UNICEF

Crianças portugueses reconhecem dificuldades dos pais em comprar bens essenciais

Crianças portugueses inquiridas num estudo da Unicef reconhecem as dificuldades dos pais em comprar carne, peixe e iogurtes e em pagar as contas da casa devido à crise económica que o país atravessa.

O estudo, que foi realizado entre março e maio de 2013, e envolveu 77 crianças e adolescentes com idades entre os oito e os 17 anos, pretendeu analisar o modo como as crianças observam a atual crise e sentem o seu impacto no dia-a-dia. "As crianças consideram que os adultos estão pressionados pelo trabalho ou pela falta dele e falam das dificuldades em assegurar o consumo de bens essenciais", refere o estudo, que integra o primeiro relatório publicado do Comité Português para a Unicef "As Crianças e a Crise em Portugal -- Vozes de Crianças, Políticas Públicas e Indicadores Sociais, 2013", que analisa a realidade desta população em Portugal num contexto de crise.

Segundo o estudo, as crianças de famílias menos afetadas pela crise apontam estratégias de racionalização de gastos, como não comprar a mais, comprar marcas brancas, ir menos a restaurantes ou reduzir os presentes no Natal, e têm maior consciência sobre a necessidade de contenção relativamente e de poupança.

Já as crianças de famílias em situação de vulnerabilidade económica referem cortes significativos no consumo de alguns alimentos essenciais como carne, peixe e iogurtes, cortes em vestuário e calçado, assim como mudanças de casa, cortes nas atividades extracurriculares e mais dificuldades para pagar as contas.

Quando questionadas sobre o que desejam para si ou para a sua família no futuro um número significativo de crianças e adolescentes referem um emprego estável e "um rendimento que lhes permita viver mais desafogados e ter saúde e bem-estar".

Salientam também o papel dos avós, que algumas vezes ajudam os pais financeiramente.
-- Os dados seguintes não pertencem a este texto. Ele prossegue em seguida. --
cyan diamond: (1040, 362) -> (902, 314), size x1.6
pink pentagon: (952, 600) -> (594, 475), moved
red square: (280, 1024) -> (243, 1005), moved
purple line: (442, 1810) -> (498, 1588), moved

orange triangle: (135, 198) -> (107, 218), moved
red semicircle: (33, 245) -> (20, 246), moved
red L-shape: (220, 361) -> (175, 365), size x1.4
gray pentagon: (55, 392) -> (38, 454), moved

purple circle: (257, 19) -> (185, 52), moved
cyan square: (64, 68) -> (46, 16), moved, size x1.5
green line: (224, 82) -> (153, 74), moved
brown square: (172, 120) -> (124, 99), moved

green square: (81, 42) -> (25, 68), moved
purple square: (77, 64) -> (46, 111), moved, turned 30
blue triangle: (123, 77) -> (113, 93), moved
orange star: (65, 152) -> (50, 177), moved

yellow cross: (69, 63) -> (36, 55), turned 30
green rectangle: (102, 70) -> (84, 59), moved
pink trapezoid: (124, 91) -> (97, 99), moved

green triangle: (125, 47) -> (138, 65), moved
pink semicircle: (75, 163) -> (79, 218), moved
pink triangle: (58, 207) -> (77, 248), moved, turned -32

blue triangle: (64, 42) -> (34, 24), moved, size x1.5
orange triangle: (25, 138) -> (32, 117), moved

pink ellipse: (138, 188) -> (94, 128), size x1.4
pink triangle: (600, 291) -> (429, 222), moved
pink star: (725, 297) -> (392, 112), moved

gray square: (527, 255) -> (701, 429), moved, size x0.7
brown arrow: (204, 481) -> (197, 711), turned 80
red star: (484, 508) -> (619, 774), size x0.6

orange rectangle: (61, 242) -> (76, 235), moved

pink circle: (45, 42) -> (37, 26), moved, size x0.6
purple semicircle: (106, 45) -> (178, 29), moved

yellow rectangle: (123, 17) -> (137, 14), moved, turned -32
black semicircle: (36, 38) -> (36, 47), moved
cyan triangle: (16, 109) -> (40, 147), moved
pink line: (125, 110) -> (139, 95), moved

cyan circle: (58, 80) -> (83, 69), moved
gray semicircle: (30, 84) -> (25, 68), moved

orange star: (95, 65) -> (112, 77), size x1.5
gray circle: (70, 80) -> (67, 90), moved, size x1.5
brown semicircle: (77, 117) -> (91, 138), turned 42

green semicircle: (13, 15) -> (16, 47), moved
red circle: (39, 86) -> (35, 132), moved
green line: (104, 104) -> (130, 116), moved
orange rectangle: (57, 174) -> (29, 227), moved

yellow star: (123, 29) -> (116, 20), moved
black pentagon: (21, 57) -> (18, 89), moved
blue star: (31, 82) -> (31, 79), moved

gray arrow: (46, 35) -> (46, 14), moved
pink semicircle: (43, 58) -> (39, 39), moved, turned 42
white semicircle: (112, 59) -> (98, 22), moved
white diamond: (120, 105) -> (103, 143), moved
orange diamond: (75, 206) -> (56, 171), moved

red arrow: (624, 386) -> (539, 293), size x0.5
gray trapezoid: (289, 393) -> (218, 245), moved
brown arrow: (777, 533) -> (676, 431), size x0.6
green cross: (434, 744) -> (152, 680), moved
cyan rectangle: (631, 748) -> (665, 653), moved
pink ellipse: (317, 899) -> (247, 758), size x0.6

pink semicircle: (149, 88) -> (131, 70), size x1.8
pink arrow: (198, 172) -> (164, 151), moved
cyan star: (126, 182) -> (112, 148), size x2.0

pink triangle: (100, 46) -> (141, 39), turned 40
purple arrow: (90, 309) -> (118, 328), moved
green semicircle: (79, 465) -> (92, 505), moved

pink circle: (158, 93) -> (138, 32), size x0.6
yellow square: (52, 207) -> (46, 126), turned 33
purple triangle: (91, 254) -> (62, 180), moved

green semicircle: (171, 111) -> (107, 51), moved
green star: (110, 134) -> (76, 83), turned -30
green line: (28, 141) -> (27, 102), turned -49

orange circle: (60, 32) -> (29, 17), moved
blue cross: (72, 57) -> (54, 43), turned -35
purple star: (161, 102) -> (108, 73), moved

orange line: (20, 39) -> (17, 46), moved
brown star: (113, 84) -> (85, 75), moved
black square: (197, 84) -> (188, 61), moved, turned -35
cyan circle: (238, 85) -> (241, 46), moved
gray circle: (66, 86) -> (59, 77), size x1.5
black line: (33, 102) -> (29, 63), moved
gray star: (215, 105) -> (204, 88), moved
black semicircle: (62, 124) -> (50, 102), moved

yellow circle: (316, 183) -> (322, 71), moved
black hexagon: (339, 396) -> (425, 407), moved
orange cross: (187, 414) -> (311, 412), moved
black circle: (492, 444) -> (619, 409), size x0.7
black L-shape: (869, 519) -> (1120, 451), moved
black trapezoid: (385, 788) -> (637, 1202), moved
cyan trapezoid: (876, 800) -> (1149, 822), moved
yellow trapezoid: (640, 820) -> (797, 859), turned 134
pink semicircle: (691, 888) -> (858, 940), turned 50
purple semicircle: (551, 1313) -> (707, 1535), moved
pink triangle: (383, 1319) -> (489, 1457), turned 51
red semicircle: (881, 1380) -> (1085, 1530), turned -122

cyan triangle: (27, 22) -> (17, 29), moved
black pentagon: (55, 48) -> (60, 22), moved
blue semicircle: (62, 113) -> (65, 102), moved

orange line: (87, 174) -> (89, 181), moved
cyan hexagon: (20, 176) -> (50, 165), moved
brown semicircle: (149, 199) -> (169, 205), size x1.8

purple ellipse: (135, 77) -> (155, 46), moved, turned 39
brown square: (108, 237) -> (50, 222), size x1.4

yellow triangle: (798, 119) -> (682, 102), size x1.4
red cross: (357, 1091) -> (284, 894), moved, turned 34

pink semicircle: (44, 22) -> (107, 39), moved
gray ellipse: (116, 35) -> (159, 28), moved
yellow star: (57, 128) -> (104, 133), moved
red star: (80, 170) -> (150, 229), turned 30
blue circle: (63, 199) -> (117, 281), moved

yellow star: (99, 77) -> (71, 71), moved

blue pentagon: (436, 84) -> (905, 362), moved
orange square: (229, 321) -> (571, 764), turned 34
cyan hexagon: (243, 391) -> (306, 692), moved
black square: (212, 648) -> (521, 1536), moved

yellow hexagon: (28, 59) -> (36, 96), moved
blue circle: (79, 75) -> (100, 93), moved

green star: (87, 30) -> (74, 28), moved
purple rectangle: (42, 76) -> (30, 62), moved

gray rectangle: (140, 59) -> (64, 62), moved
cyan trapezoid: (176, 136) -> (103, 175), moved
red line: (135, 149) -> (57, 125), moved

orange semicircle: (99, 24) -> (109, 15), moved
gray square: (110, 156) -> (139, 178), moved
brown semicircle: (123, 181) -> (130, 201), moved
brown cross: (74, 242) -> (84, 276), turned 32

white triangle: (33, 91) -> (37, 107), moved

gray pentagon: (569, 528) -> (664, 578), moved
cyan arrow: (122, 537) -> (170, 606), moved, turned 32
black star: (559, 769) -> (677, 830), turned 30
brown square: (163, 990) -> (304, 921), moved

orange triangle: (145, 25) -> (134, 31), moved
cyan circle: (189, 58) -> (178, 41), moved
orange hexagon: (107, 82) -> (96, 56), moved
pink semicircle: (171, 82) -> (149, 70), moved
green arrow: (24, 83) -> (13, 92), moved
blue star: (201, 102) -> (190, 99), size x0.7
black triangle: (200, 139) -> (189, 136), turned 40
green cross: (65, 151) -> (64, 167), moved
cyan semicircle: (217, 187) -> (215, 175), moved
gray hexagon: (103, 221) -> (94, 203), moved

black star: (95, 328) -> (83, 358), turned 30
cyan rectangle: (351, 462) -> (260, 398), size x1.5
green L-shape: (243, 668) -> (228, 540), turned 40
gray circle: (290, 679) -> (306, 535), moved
Contudo, o estudo observa que "a geração dos avós está a ter mais dificuldade em assegurar o apoio às gerações mais novas devido a problemas económicos".

O relatório sublinha que "o aumento das desigualdades sociais e diminuição da qualidade de vida tem tido consequências muito significativas no bem-estar e no gozo efetivo dos direitos das crianças que vivem em Portugal".

"As crianças e adolescentes que deram o seu contributo para este estudo consideram que Portugal é hoje um Estado pobre, desigual e injusto e partilham descrédito pela política e pelos políticos", salienta.

A Unicef afirma que é "neste clima de incerteza e instabilidade que as crianças constroem valores sociais, como solidariedade e respeito, e criam perceções sobre o país, o Estado e o mundo".

As crianças manifestaram-se "claramente sensíveis" às questões da igualdade e justiça sociais e sugerem que "para vencer a crise é preciso mudança".

Para a Unicef, é preciso ouvir a voz das crianças e a suas opiniões sobre os problemas que as afetam. "Além de ser um direito, e como tal uma obrigação da sociedade e de todos os seus agentes, constitui um elemento indispensável quando analisamos a sua situação e o contexto em que vivem. Se, de facto, queremos conhecer as crianças que vivem em Portugal, não podemos prescindir de ouvir as suas opiniões", defende no documento.

Alguns dos dados mais relevantes:

• O risco de pobreza é mais elevado em famílias com filhos, nomeadamente, em famílias numerosas (31%) e em famílias monoparentais (41,2%).

• Entre Outubro de 2010 e Junho de 2013, o número de casais desempregados inscritos no Centro de Emprego aumentou de 1.530 para 12.065 (cerca de 688%).

• Em 2012, cerca de uma em cada quarto crianças em Portugal (24%) vivia em agregados com privação material (i.e. famílias com dificuldade ou incapacidade de pagar um empréstimo, renda de casa, contas no prazo previsto; ter uma refeição de carne ou peixe a cada dois dias; fazer face a despesas imprevistas).

• 546.354 crianças perderam o direito ao Abono de Família entre 2009 e 2012. O acesso a esta prestação tornou-se mais restrito e os montantes atribuídos por criança diminuíram.

• Entre 2010 e 2013, registou-se uma redução no apoio económico do Estado às famílias, que em 2009 era já inferior à média dos países da OCDE (1.71% e 2.61% do PIB respectivamente), e um aumento dos impostos.